A problem when negotiating walkers on the pavement is that accelerating to pass someone on foot seems overly competitive, which isn’t okay to a person from New Zealand. We generally prefer to be humble and understated. We want to overtake, but we don’t want to look like we’re overtaking. This pavement paradox is felt most keenly when you’re both walking at about the same pace. You’re forced to steam ahead at an uncomfortable pace to avoid the embarrassment of being overtaken back.

Plodders (or those ignorant of pavement protocol) give me a headache behind the eyes, but on reflection they teach me something about myself. Their plodding isn’t the problem; it's that I am in too much of a hurry. I am a slave to the marching of the hands. Time is the shark that stalks me and I swim madly to keep ahead of it.

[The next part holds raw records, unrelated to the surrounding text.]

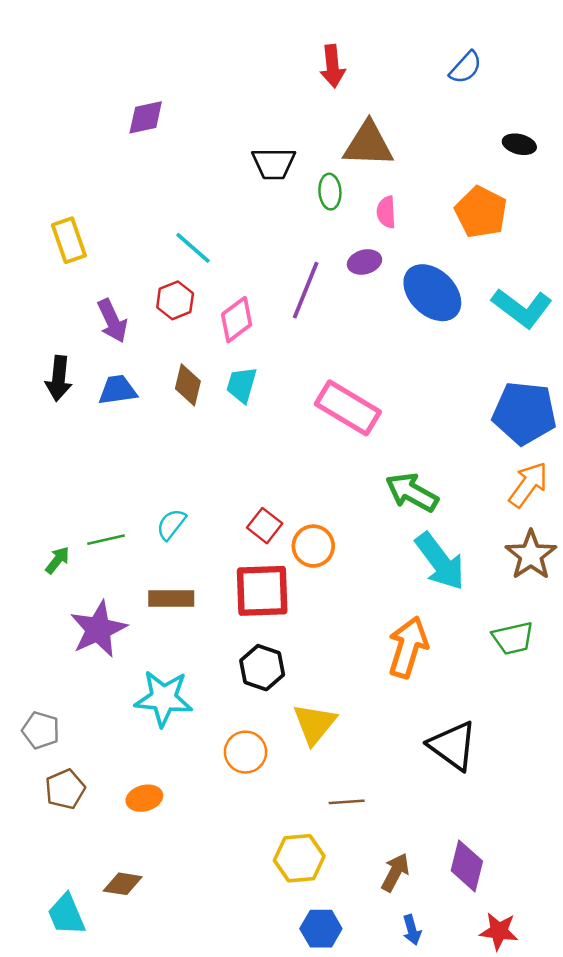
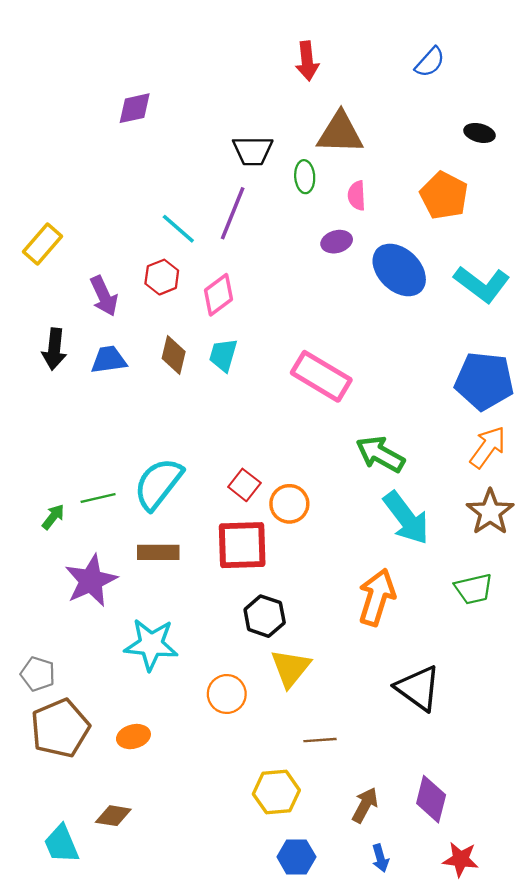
yellow rectangle: (69, 240) -> (43, 244), moved, turned 60
purple line: (306, 290) -> (233, 213), moved
cyan semicircle: (171, 524) -> (158, 484), size x1.8
black hexagon: (262, 668) -> (265, 616), moved
brown pentagon: (65, 789) -> (60, 728), size x1.6

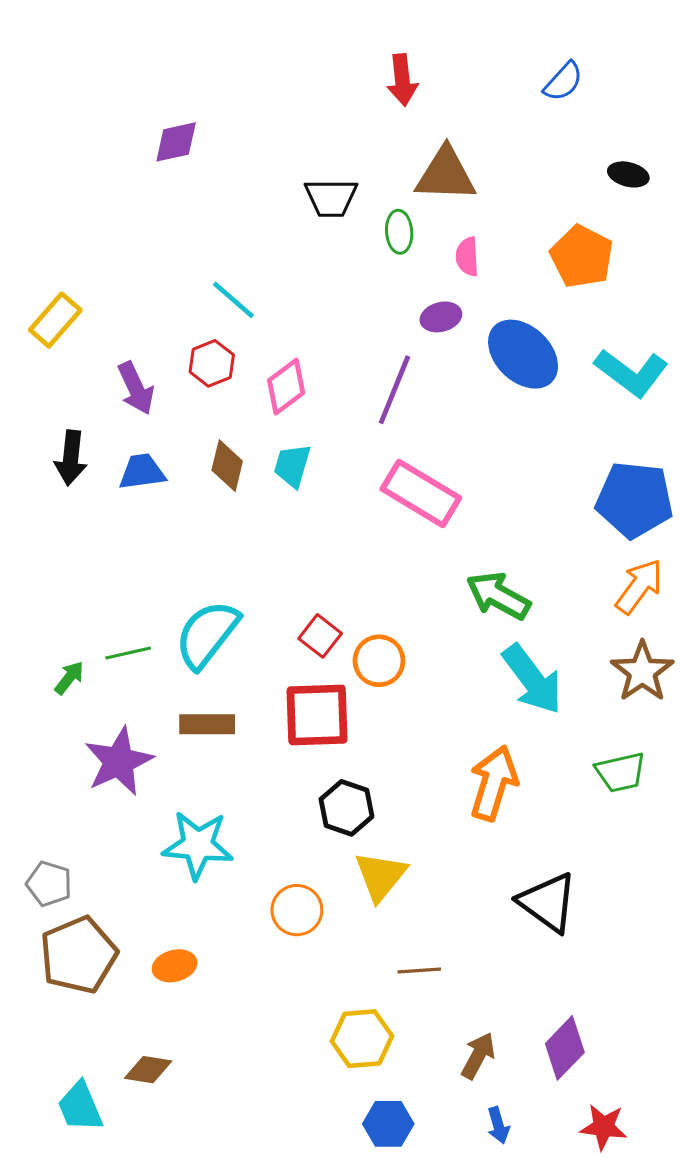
purple line: (233, 213) -> (394, 390), moved
purple diamond: (431, 799) -> (565, 1048), turned 30

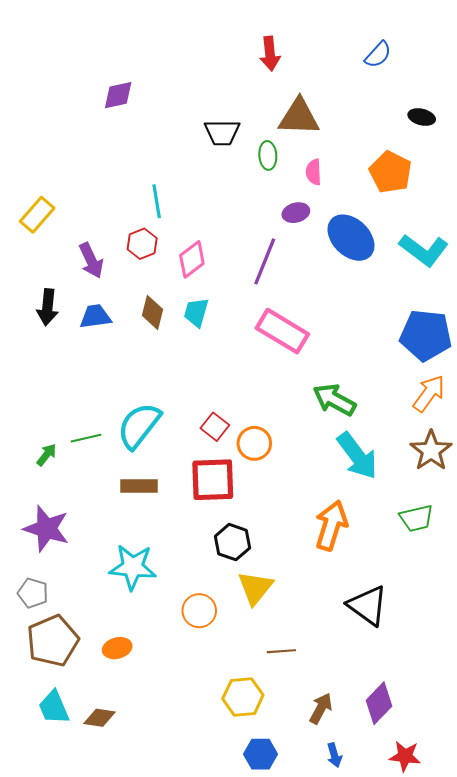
cyan line: (233, 300) -> (157, 201), turned 40
purple star: (119, 761) -> (46, 529), moved, turned -30
cyan trapezoid: (80, 1107) -> (54, 707), moved

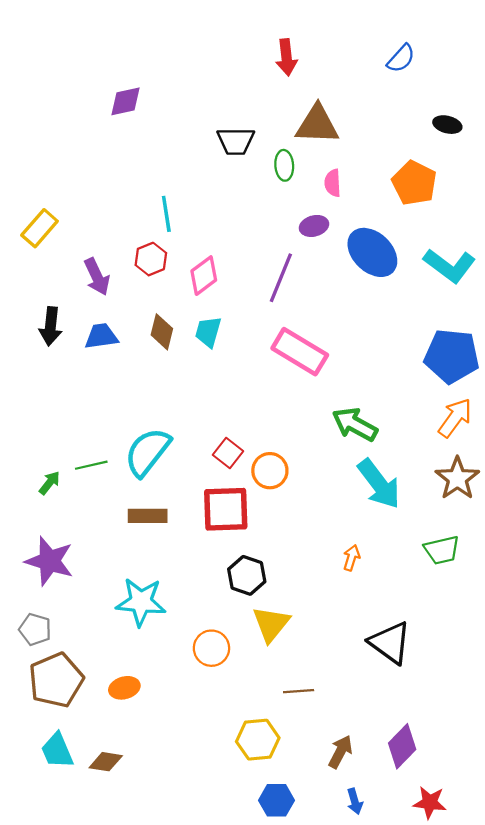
orange arrow: (331, 525) -> (351, 558), size x0.5

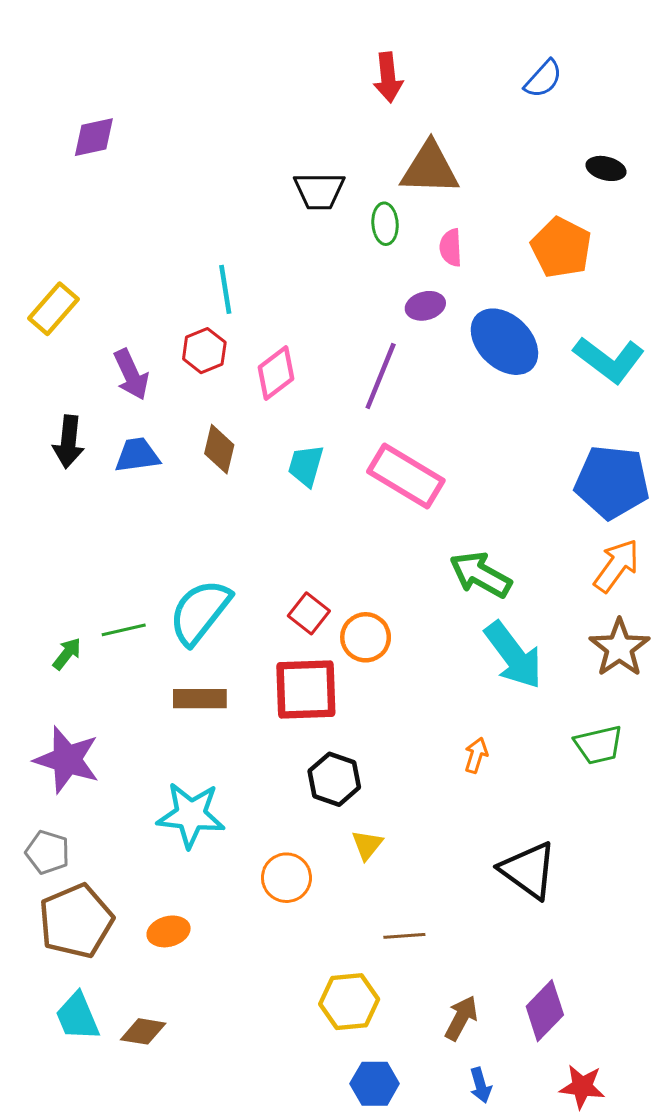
purple diamond: (125, 101) -> (94, 137), moved
cyan trapezoid: (208, 332) -> (306, 466), moved
yellow triangle: (271, 624) -> (367, 845), size x0.6

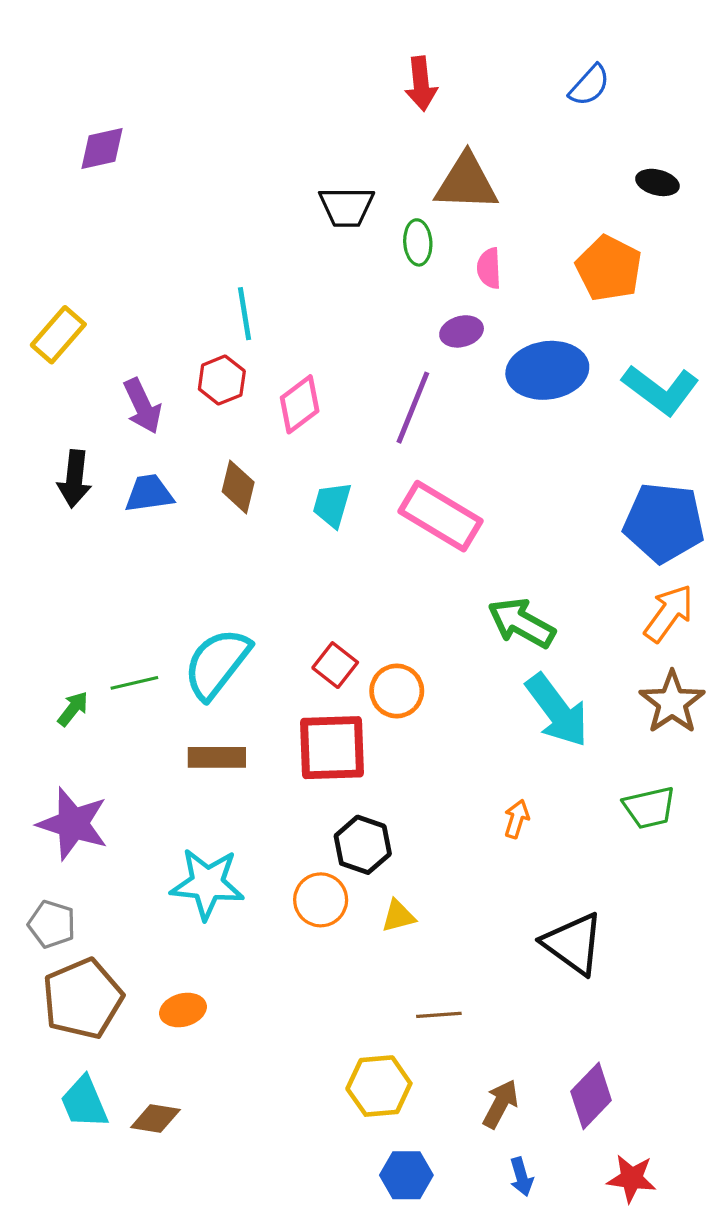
blue ellipse: (504, 342) -> (547, 370), turned -52
yellow triangle: (367, 845) -> (398, 916), turned 36
orange circle: (286, 878) -> (321, 900), moved

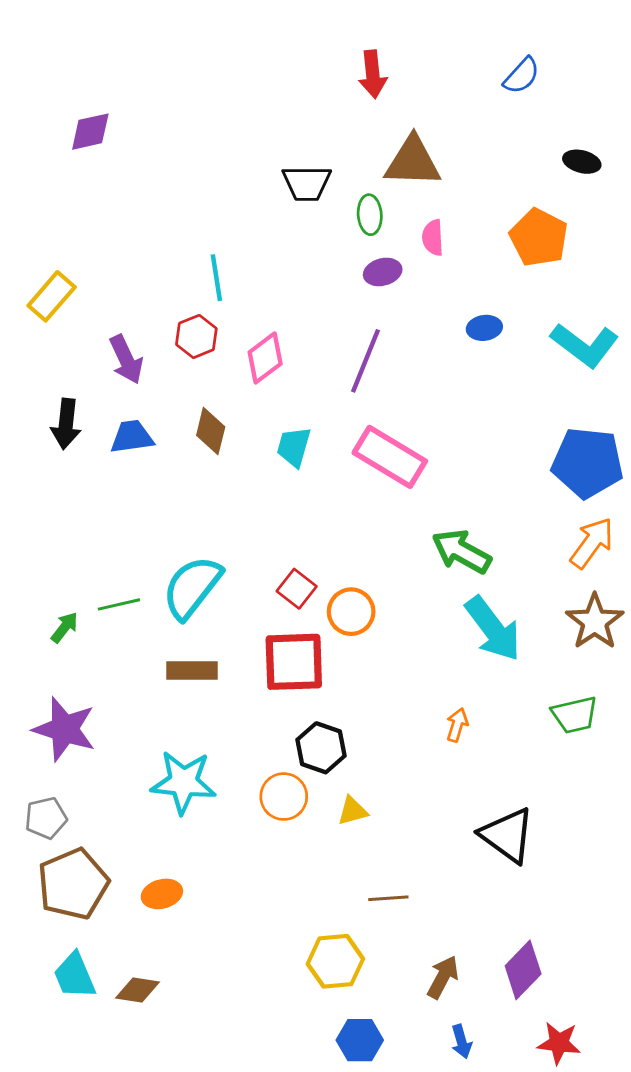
purple ellipse: (462, 331) -> (383, 272), moved
blue ellipse: (547, 370) -> (484, 328), size x0.5
gray pentagon: (52, 924) -> (46, 818), turned -30

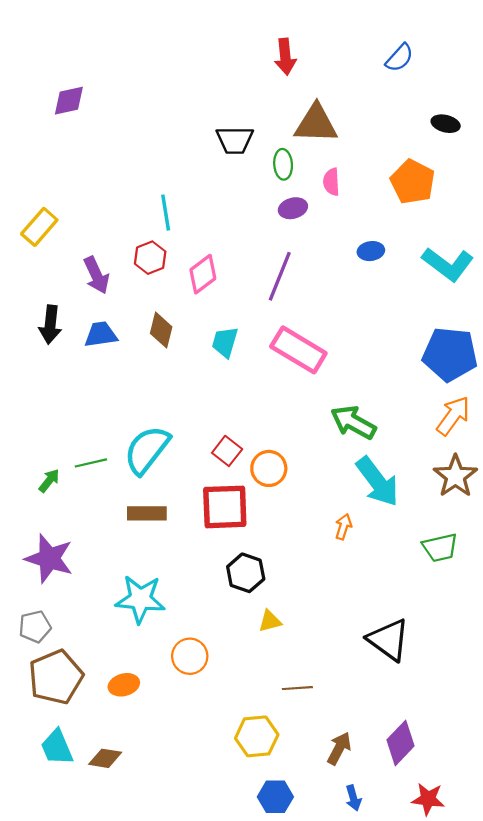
orange arrow: (457, 725) -> (343, 527), moved
orange circle: (284, 797) -> (190, 656), moved

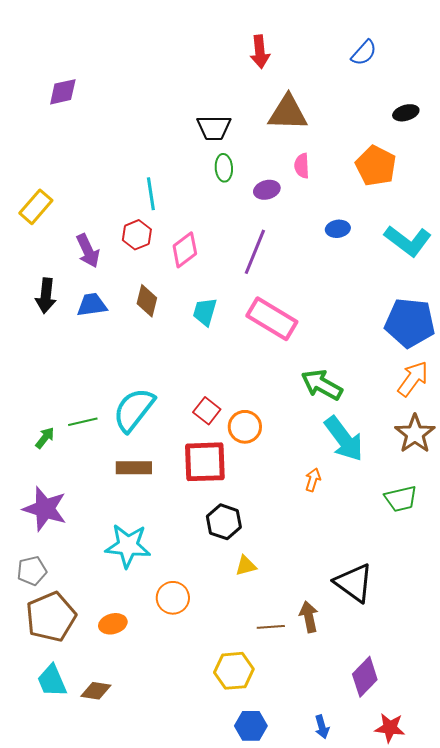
black ellipse: (446, 124) -> (406, 113), turned -30
green ellipse: (283, 164) -> (224, 168), moved
brown arrow: (339, 748) -> (309, 617), moved, turned -40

Many of us exist in this state of perpetual hurry. Life is too fast, and we are swept along by its current. Have you seen eftpos lately? Even that’s too fast. There’s no downtime anymore to stand awkwardly at the counter waiting for that magical "Accepted"; it’s instantaneous. We need to slow down and drop anchor once in a while. Well, I do anyway. For the speedsters out there, you just keep doing your thing—embrace the zoom.

A small step I have taken is to plod a little bit. Technically I’m not engaging in a true, cumbersome plod, but more of a measured, relaxed gait. It's hard. It feels unnatural, but it feels good. Everyone else whooshes around me. My surroundings are brilliant and hard-edged, whereas before it was all a panoramic motion blur. Sometimes I even stop and smell some flowers, as a joke. Right now I probably sound a lot older than I actually am. That’s okay with me.

If you decide to take the slower path, your attitude towards time will have to change. Be sure to send out emails to colleagues and employees to let them know that you will no longer be on time to work. Remind everyone that any meetings or deadlines will need a special "lifestyle buffer" to allow for your new walking style and overall outlook.

It seems that the art of mindful walking is one of gliding like a contented fish through water—never really stopping, but never really hurrying. It’s a difficult equilibrium to master, and it may take some time, but I’ll keep plodding along.

Published in Sunday magazine (Sunday Star Times), 21 October 2012.